Home Letters The GTU must get off its high horse and get back to...
Dear Editor,
It is now public knowledge what the motive of the GTU Executive is, as articulated in their mouthpiece Demerara Waves. It is: continue to stay away from the collective bargaining table, and hope that the Government feels pressured and go to arbitration.
But that is not going to happen, and forcing the teachers in prolonged strike action only makes a bad situation for the union even worse. You see, memories of the 1999 Armstrong Arbitral Award are sweet in their mouths, which Lyte believes can take place in 2024, but again I say that that cannot take place.

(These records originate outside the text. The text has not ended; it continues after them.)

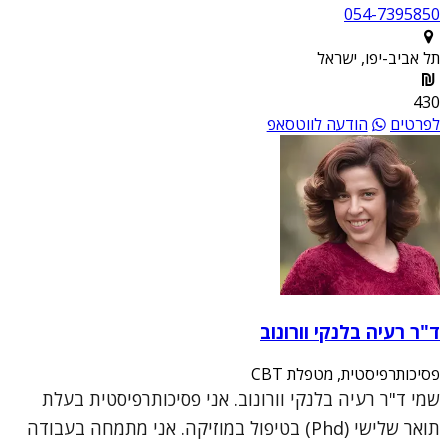
054-7395850
תל אביב-יפו, ישראל
430
לפרטים
הודעה לווטסאפ
ד"ר רעיה בלנקי וורונוב
פסיכותרפיסטית, מטפלת CBT
שמי ד"ר רעיה בלנקי וורונוב. אני פסיכותרפיסטית בעלת
תואר שלישי (Phd) בטיפול במוזיקה. אני מתמחה בעבודה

In the first place, the conditions that existed then are not the same now. The Janet Jagan Government was then transitioning into a Jagdeo Leadership, and the country was about shakily coming out of two years of violent protests.
The country was in a mess. The situation was then conducive for the Hoyte Opposition to up the pressure on the fledgling government to get them to concede to an arbitration. Led by a deceitful Education Minister Henry Jeffrey, Hoyte chose Armstrong as the arbitrator, knowing fully well what he would do.
Now, what GTU President Dr Mark Lyte is not telling the hapless teachers is that, for an arbitral award to take place, a total breakdown of talks would have had to take place for the Government to come to any stage of an arbitration. Further, the Government would have had to have been under intense pressure from street protests; that is, the violent, chaotic situation that existed in 1999, the present Government of Guyana is not under the climate of either of the two circumstances mentioned above.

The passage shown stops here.